[Problem] In full and without change, return each entry.

(Extracted page text data)
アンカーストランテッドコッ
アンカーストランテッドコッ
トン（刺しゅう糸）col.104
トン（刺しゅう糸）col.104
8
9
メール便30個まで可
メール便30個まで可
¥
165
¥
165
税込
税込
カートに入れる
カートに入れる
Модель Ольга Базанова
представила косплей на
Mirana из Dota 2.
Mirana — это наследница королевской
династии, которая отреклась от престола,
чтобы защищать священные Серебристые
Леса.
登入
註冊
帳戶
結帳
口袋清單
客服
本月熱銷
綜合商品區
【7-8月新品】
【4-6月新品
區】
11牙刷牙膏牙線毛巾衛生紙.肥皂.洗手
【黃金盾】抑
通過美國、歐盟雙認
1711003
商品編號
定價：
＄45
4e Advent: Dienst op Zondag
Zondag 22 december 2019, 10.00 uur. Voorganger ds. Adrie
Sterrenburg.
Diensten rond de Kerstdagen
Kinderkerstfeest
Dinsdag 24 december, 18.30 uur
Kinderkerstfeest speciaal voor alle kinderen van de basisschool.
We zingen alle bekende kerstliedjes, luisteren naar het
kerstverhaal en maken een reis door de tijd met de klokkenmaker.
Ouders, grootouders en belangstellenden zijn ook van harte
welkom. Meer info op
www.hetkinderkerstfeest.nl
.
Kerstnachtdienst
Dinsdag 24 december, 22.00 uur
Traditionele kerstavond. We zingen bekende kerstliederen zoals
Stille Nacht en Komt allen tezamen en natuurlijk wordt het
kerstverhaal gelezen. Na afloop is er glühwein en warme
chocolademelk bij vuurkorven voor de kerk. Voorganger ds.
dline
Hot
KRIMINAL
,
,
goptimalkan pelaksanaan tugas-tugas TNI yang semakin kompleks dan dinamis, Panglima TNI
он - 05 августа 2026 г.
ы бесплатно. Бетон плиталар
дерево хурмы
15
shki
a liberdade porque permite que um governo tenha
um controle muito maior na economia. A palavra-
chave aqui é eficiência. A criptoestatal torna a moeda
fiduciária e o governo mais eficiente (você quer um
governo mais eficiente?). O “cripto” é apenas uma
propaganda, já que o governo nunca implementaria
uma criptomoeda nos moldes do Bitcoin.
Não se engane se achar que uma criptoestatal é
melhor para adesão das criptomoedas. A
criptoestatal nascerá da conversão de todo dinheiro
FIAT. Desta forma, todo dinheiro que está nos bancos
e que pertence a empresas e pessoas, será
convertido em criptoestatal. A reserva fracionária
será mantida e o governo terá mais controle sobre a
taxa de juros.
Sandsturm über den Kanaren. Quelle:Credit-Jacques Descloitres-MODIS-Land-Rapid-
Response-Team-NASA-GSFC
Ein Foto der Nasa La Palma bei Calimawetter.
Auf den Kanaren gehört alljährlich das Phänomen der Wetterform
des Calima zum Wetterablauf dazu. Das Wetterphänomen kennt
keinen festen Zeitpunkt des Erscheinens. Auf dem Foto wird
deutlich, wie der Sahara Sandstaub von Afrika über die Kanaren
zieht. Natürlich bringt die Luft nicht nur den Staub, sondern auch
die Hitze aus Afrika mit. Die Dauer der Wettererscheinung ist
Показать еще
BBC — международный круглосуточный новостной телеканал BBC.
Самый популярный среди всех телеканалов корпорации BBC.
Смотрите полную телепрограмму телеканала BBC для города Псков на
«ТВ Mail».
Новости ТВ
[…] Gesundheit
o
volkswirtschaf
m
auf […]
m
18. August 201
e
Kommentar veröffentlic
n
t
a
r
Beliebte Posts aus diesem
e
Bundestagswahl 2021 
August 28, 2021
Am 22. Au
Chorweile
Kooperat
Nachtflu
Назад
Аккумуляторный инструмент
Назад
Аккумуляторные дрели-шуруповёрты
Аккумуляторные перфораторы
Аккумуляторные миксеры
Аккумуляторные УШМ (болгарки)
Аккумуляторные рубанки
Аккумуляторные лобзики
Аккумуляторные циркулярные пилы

[Answer for the task]
アンカーストランテッドコッ
アンカーストランテッドコッ
トン（刺しゅう糸）col.104
トン（刺しゅう糸）col.104
8
9
メール便30個まで可
メール便30個まで可
¥
165
¥
165
税込
税込
カートに入れる
カートに入れる
Модель Ольга Базанова
представила косплей на
Mirana из Dota 2.
Mirana — это наследница королевской
династии, которая отреклась от престола,
чтобы защищать священные Серебристые
Леса.
登入
註冊
帳戶
結帳
口袋清單
客服
本月熱銷
綜合商品區
【7-8月新品】
【4-6月新品
區】
11牙刷牙膏牙線毛巾衛生紙.肥皂.洗手
【黃金盾】抑
通過美國、歐盟雙認
1711003
商品編號
定價：
＄45
4e Advent: Dienst op Zondag
Zondag 22 december 2019, 10.00 uur. Voorganger ds. Adrie
Sterrenburg.
Diensten rond de Kerstdagen
Kinderkerstfeest
Dinsdag 24 december, 18.30 uur
Kinderkerstfeest speciaal voor alle kinderen van de basisschool.
We zingen alle bekende kerstliedjes, luisteren naar het
kerstverhaal en maken een reis door de tijd met de klokkenmaker.
Ouders, grootouders en belangstellenden zijn ook van harte
welkom. Meer info op
www.hetkinderkerstfeest.nl
.
Kerstnachtdienst
Dinsdag 24 december, 22.00 uur
Traditionele kerstavond. We zingen bekende kerstliederen zoals
Stille Nacht en Komt allen tezamen en natuurlijk wordt het
kerstverhaal gelezen. Na afloop is er glühwein en warme
chocolademelk bij vuurkorven voor de kerk. Voorganger ds.
dline
Hot
KRIMINAL
,
,
goptimalkan pelaksanaan tugas-tugas TNI yang semakin kompleks dan dinamis, Panglima TNI
он - 05 августа 2026 г.
ы бесплатно. Бетон плиталар
дерево хурмы
15
shki
a liberdade porque permite que um governo tenha
um controle muito maior na economia. A palavra-
chave aqui é eficiência. A criptoestatal torna a moeda
fiduciária e o governo mais eficiente (você quer um
governo mais eficiente?). O “cripto” é apenas uma
propaganda, já que o governo nunca implementaria
uma criptomoeda nos moldes do Bitcoin.
Não se engane se achar que uma criptoestatal é
melhor para adesão das criptomoedas. A
criptoestatal nascerá da conversão de todo dinheiro
FIAT. Desta forma, todo dinheiro que está nos bancos
e que pertence a empresas e pessoas, será
convertido em criptoestatal. A reserva fracionária
será mantida e o governo terá mais controle sobre a
taxa de juros.
Sandsturm über den Kanaren. Quelle:Credit-Jacques Descloitres-MODIS-Land-Rapid-
Response-Team-NASA-GSFC
Ein Foto der Nasa La Palma bei Calimawetter.
Auf den Kanaren gehört alljährlich das Phänomen der Wetterform
des Calima zum Wetterablauf dazu. Das Wetterphänomen kennt
keinen festen Zeitpunkt des Erscheinens. Auf dem Foto wird
deutlich, wie der Sahara Sandstaub von Afrika über die Kanaren
zieht. Natürlich bringt die Luft nicht nur den Staub, sondern auch
die Hitze aus Afrika mit. Die Dauer der Wettererscheinung ist
Показать еще
BBC — международный круглосуточный новостной телеканал BBC.
Самый популярный среди всех телеканалов корпорации BBC.
Смотрите полную телепрограмму телеканала BBC для города Псков на
«ТВ Mail».
Новости ТВ
[…] Gesundheit
o
volkswirtschaf
m
auf […]
m
18. August 201
e
Kommentar veröffentlic
n
t
a
r
Beliebte Posts aus diesem
e
Bundestagswahl 2021 
August 28, 2021
Am 22. Au
Chorweile
Kooperat
Nachtflu
Назад
Аккумуляторный инструмент
Назад
Аккумуляторные дрели-шуруповёрты
Аккумуляторные перфораторы
Аккумуляторные миксеры
Аккумуляторные УШМ (болгарки)
Аккумуляторные рубанки
Аккумуляторные лобзики
Аккумуляторные циркулярные пилы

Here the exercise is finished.